The only possible difference between the first two is when you use them in expressions:
my_ptr->num = 0;
int x = my_ptr->num++; // x = 0
my_ptr->num = 0;
int y = ++my_ptr->num; // y = 1
If your only intention is to increment the value of num then the 1st and 2nd method will yield same intented result to the callee method.

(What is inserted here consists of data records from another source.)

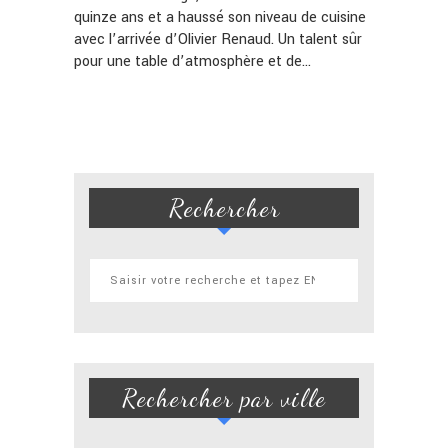
quinze ans et a haussé son niveau de cuisine
avec l’arrivée d’Olivier Renaud. Un talent sûr
pour une table d’atmosphère et de…
Rechercher
Rechercher par ville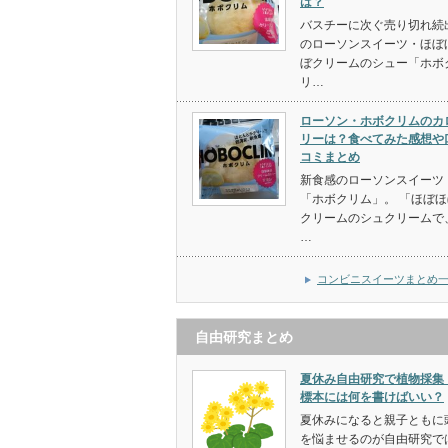
は？
バスチーに次ぐ売り切れ続
のローソンスイーツ・ほぼ
ぼクリームのシュー「ホボ
リ…
ローソン・ホボクリムのカ
リーは？食べてみた感想や
コミまとめ
新食感のローソンスイーツ
「ホボクリム」。 「ほぼほ
クリームのシュクリームで
…
コンビニスイーツまとめ
自由研究まとめ
夏休み自由研究で植物採集
標本には何を書けばいい？
夏休みになると親子ともに
を悩ませるのが自由研究で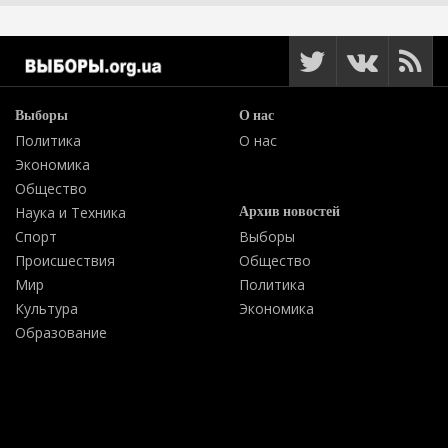
Выборы
О нас
Политика
О нас
Экономика
Общество
Архив новостей
Наука и Техника
Спорт
Выборы
Происшествия
Общество
Мир
Политика
Культура
Экономика
Образование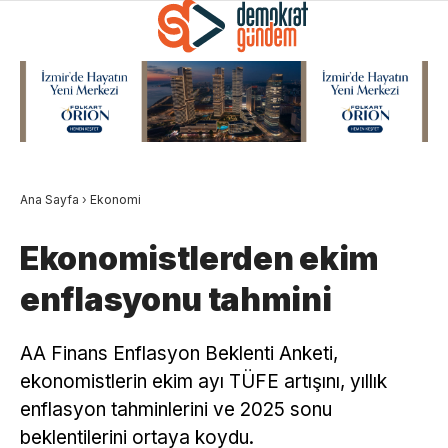
Ana Sayfa
›
Ekonomi
Ekonomistlerden ekim
enflasyonu tahmini
AA Finans Enflasyon Beklenti Anketi,
ekonomistlerin ekim ayı TÜFE artışını, yıllık
enflasyon tahminlerini ve 2025 sonu
beklentilerini ortaya koydu.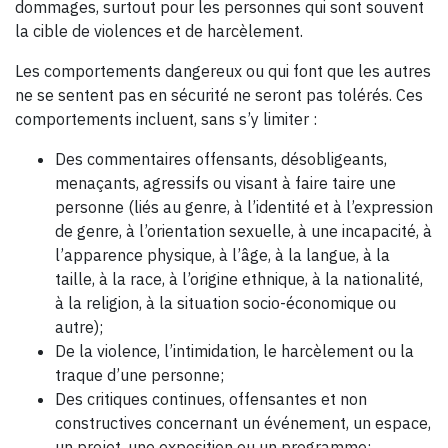
dommages, surtout pour les personnes qui sont souvent
la cible de violences et de harcèlement.
Les comportements dangereux ou qui font que les autres
ne se sentent pas en sécurité ne seront pas tolérés. Ces
comportements incluent, sans s’y limiter :
Des commentaires offensants, désobligeants,
menaçants, agressifs ou visant à faire taire une
personne (liés au genre, à l’identité et à l’expression
de genre, à l’orientation sexuelle, à une incapacité, à
l’apparence physique, à l’âge, à la langue, à la
taille, à la race, à l’origine ethnique, à la nationalité,
à la religion, à la situation socio-économique ou
autre);
De la violence, l’intimidation, le harcèlement ou la
traque d’une personne;
Des critiques continues, offensantes et non
constructives concernant un événement, un espace,
un projet, une exposition ou un programme;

However, if you change your code to the following, you can see the difference between the code generated by gcc (assembly level code):
struct my_struct
{
int num;
};
void foo(struct my_struct* my_ptr)
{
printf("\nPost Increment: %d", my_ptr->num++);
}
int main()
{
struct my_struct a;
a.num = 10;
foo(&a);
}
Now compile it using: gcc -masm=intel -S structTest.c -o structTest.s
This asks gcc to generate the assembly code:
Open structTest.s in a text editor.
foo:
.LFB0:
push rbp
mov rbp, rsp
sub rsp, 16
**mov QWORD PTR [rbp-8], rdi**
mov rax, QWORD PTR [rbp-8]
mov eax, DWORD PTR [rax]
mov edx, eax
**lea ecx, [rax+1]**
mov rax, QWORD PTR [rbp-8]
mov DWORD PTR [rax], ecx
mov eax, OFFSET FLAT:.LC0
mov esi, edx
mov rdi, rax
mov eax, 0
call printf
leave
ret
.cfi_endproc
main:
.LFB1:
push rbp
mov rbp, rsp
sub rsp, 16
**mov DWORD PTR [rbp-16], 10
lea rax, [rbp-16]
mov rdi, rax
call foo**
leave
ret
.cfi_endproc
And when you change the operation to pre-increment, the follwoing code is generated:
foo:
.LFB0:
.cfi_startproc
push rbp
mov rbp, rsp
sub rsp, 16
**mov QWORD PTR [rbp-8], rdi**
mov rax, QWORD PTR [rbp-8]
mov eax, DWORD PTR [rax]
**lea edx, [rax+1]**
mov rax, QWORD PTR [rbp-8]
**mov DWORD PTR [rax], edx**
mov rax, QWORD PTR [rbp-8]
**mov edx, DWORD PTR [rax]**
mov eax, OFFSET FLAT:.LC0
mov esi, edx
mov rdi, rax
mov eax, 0
call printf
leave
ret
.cfi_endproc
So, you would see that in the second case, the compiler increments the num value and passes on this num value to printf().
In terms of performance, I would expect the post-increment to be more efficient since the memory locations are touched a fewer number of times.
The important lines have been marked between ** in the above code.